(Saved entries)
------
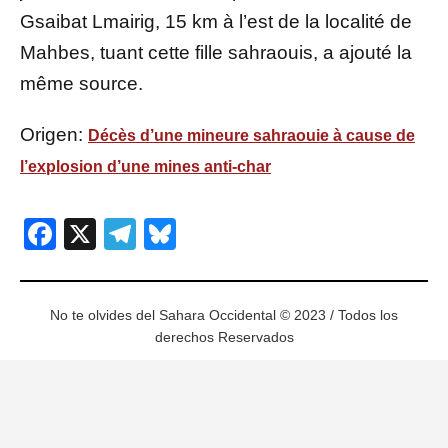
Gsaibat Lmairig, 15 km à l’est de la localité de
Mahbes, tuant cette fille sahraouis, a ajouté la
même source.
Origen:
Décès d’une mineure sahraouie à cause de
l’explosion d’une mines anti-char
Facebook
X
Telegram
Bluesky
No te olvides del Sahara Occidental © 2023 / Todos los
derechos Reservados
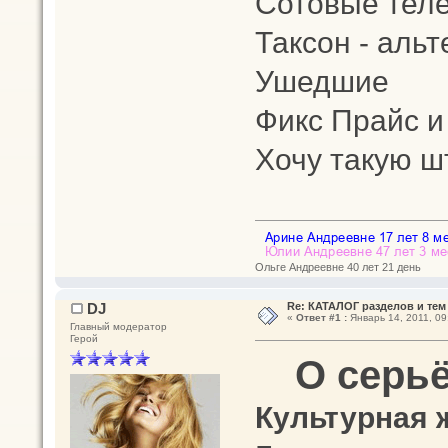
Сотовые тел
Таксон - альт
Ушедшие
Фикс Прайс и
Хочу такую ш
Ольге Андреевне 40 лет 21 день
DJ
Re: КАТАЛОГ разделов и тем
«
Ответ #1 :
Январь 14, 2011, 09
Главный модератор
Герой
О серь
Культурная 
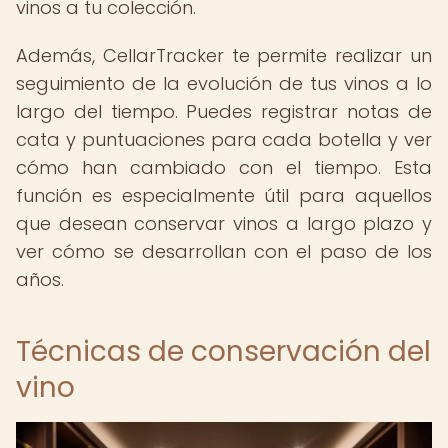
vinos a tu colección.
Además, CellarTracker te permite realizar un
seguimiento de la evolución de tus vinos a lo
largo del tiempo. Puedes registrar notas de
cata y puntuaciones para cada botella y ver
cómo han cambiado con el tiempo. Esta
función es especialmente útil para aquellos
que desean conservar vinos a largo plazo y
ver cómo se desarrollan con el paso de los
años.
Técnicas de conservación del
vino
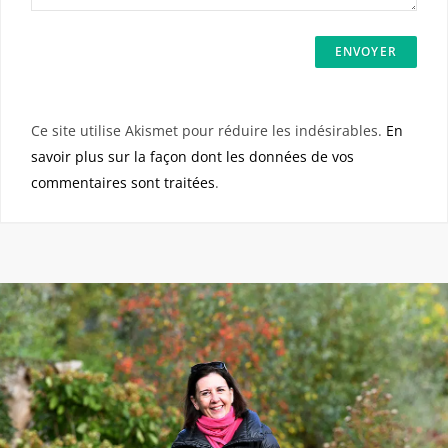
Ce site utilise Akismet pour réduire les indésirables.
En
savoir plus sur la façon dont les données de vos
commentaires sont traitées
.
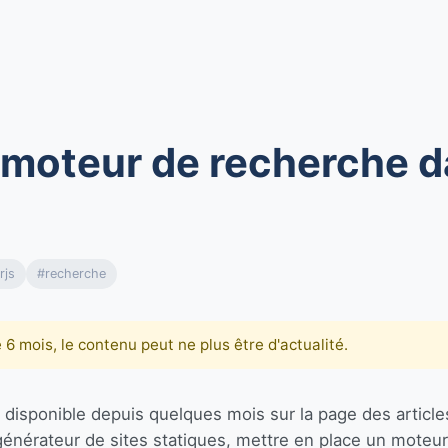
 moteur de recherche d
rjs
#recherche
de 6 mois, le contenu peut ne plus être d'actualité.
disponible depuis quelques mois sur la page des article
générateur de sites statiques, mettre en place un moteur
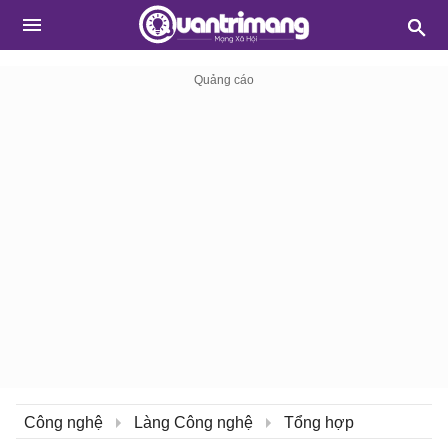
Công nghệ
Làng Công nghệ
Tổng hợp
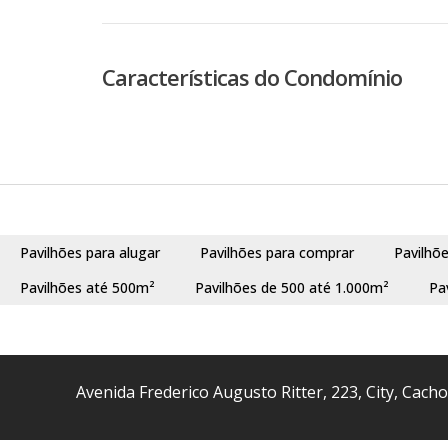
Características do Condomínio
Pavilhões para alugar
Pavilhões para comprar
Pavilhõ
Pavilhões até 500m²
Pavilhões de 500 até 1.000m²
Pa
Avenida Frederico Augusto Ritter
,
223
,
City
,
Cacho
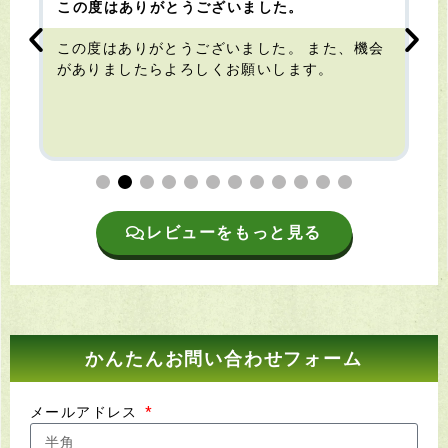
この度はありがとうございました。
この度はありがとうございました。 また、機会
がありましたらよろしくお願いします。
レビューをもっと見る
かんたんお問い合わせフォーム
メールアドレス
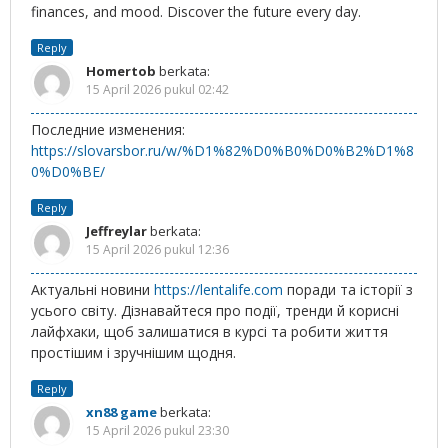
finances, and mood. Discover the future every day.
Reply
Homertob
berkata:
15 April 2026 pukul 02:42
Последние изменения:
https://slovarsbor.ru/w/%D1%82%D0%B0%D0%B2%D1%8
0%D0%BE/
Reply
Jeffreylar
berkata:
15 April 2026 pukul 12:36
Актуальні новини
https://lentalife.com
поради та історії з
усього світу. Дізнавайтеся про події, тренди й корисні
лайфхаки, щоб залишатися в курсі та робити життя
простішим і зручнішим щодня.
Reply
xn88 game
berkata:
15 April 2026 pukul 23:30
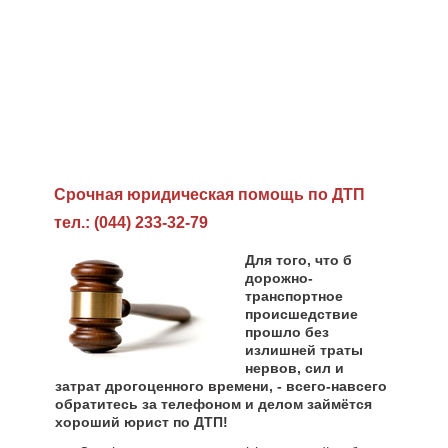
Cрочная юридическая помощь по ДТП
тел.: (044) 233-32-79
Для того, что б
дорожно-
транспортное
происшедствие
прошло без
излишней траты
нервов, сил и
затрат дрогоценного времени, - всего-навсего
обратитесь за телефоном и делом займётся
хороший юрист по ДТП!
------
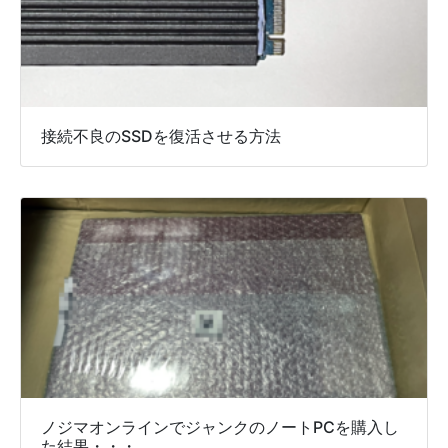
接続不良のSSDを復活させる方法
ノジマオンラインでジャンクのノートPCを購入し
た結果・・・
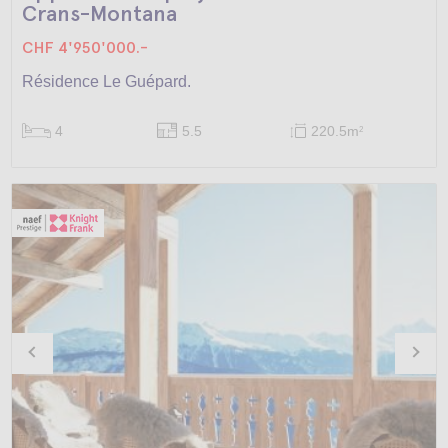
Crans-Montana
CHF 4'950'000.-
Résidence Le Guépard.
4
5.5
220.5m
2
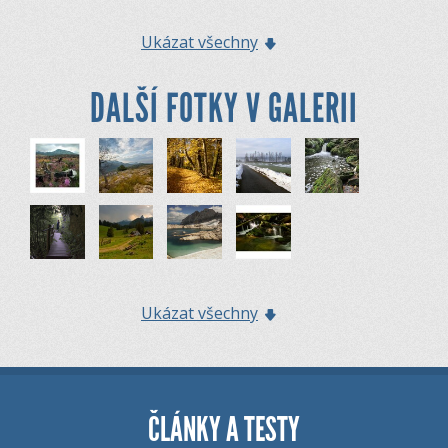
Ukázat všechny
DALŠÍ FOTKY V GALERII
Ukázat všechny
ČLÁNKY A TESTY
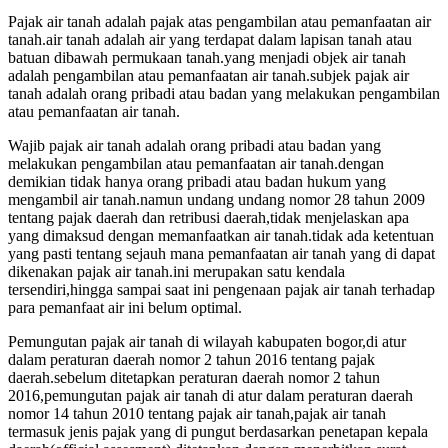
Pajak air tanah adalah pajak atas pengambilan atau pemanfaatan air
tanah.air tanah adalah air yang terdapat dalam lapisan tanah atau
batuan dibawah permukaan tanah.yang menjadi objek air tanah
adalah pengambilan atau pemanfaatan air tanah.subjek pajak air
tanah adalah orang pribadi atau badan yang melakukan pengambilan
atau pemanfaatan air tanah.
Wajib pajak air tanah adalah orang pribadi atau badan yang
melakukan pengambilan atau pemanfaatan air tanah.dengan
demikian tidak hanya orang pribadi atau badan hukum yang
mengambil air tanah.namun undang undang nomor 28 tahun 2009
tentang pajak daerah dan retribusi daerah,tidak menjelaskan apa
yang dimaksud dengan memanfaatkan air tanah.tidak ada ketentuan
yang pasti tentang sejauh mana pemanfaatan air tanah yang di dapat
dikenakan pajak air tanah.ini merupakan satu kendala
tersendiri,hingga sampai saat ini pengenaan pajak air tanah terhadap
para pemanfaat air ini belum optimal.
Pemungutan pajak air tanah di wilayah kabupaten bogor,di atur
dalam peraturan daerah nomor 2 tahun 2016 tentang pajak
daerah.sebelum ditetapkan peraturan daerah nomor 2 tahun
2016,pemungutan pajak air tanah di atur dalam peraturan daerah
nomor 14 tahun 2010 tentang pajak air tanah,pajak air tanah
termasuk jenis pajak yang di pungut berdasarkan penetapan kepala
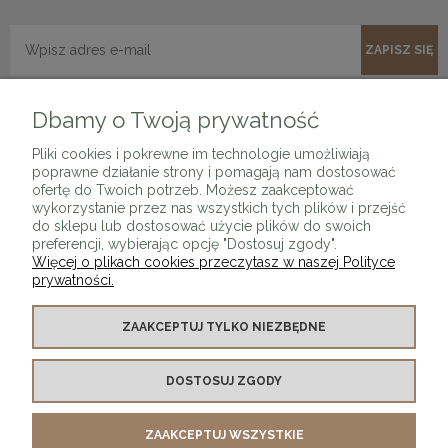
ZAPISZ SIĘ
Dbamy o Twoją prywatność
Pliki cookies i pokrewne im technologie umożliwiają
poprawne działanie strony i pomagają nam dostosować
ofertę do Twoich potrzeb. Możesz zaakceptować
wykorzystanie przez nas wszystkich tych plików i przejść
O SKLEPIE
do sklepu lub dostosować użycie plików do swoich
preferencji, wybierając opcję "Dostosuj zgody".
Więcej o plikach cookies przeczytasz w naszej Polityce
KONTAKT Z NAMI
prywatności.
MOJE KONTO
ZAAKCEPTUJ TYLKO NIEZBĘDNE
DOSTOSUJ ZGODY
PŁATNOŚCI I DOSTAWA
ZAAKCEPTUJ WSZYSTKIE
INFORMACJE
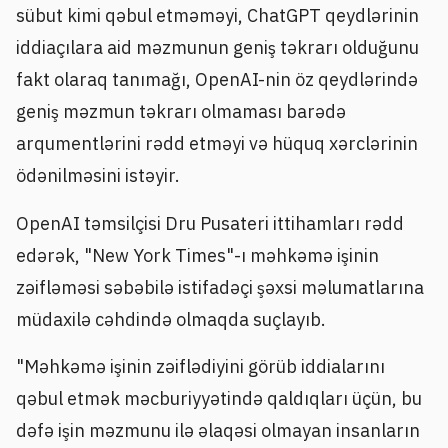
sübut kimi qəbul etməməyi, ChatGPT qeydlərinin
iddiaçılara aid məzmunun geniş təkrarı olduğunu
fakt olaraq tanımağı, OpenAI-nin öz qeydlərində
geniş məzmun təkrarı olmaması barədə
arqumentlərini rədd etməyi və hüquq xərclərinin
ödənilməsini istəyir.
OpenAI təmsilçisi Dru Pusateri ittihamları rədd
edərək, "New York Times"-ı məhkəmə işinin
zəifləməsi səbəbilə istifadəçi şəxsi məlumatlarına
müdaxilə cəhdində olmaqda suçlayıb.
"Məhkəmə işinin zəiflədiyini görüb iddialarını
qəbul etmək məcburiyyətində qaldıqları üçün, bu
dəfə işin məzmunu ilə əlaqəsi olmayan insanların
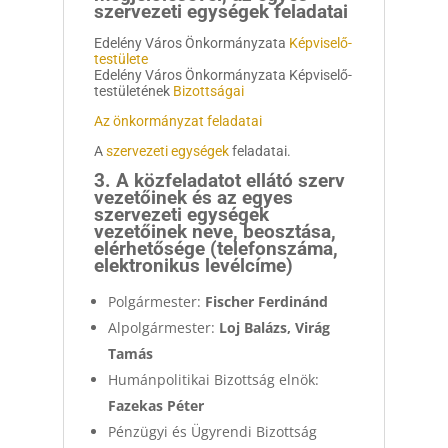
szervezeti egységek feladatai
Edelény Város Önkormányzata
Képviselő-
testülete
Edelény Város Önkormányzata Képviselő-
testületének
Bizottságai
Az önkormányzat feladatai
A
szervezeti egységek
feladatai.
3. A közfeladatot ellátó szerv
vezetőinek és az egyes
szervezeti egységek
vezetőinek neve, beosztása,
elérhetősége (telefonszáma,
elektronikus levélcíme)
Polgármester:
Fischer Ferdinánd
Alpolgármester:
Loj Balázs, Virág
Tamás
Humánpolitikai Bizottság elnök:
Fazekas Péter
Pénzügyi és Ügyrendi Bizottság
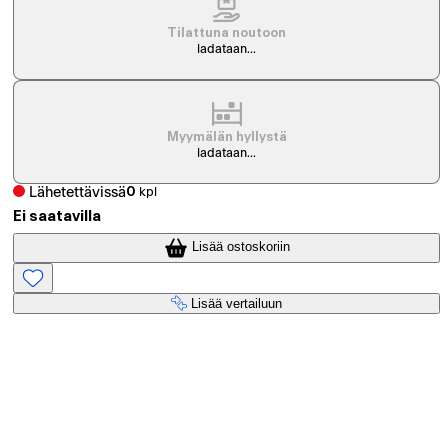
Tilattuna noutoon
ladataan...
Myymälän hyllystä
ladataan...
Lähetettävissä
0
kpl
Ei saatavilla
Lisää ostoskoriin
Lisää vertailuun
------
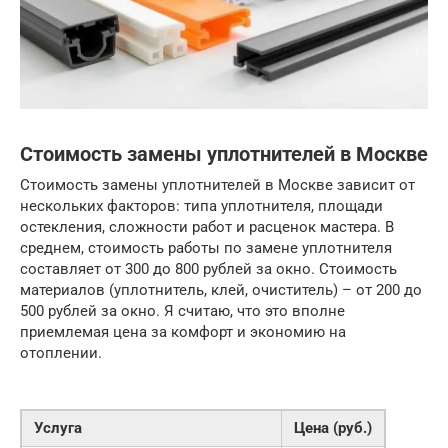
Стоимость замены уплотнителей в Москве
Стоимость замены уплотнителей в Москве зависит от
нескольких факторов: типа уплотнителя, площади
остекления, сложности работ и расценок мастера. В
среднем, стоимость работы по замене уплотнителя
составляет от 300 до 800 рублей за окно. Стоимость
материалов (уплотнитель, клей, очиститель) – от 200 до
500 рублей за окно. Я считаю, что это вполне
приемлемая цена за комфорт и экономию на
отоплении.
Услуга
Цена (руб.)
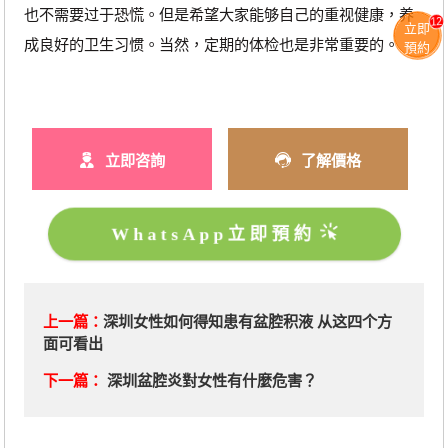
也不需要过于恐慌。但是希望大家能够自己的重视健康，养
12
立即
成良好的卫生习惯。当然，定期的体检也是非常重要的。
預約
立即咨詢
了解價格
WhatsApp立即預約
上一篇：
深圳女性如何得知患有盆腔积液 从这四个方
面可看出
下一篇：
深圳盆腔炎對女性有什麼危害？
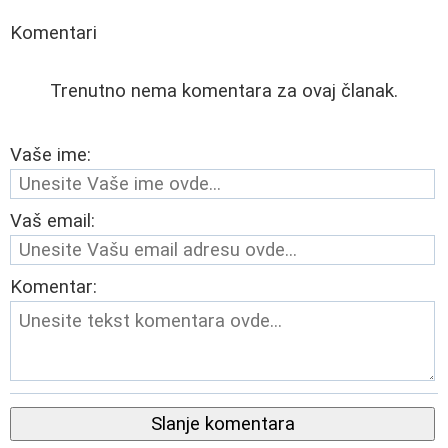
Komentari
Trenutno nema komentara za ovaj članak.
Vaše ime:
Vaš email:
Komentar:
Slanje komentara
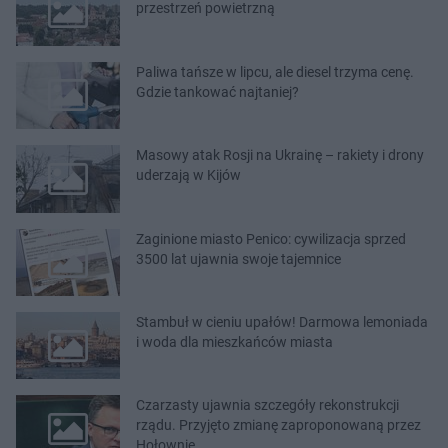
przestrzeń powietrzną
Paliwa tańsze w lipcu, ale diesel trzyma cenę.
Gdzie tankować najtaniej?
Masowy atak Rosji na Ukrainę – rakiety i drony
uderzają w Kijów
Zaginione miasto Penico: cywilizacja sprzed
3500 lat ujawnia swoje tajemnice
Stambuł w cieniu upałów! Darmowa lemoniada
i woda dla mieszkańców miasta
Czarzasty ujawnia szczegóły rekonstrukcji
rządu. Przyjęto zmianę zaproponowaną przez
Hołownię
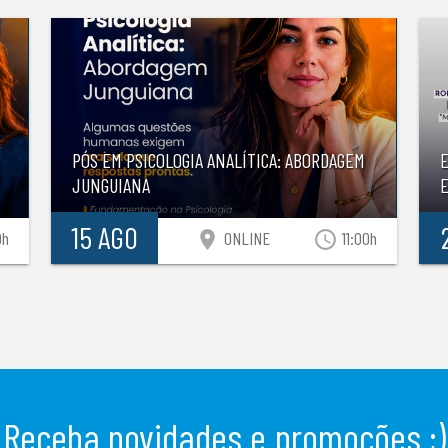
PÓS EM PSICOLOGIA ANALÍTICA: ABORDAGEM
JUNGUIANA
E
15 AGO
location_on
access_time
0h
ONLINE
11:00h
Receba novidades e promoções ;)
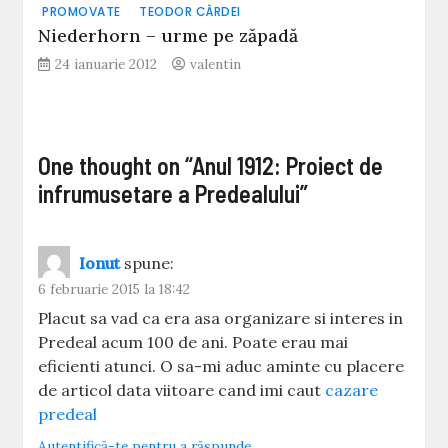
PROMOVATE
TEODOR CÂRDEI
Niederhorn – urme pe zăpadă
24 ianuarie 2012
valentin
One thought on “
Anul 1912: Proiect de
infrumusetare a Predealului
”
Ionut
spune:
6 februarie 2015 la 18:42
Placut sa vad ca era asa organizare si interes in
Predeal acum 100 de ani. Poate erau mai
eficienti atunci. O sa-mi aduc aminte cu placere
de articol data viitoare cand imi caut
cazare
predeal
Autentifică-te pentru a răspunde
------
◆ YOUR INSTRUCTIONS: For the word "この度はありがとうございました", tally the lines above that hold it and answer with the number alone.

◆ SOLUTION TO THE PROBLEM: 2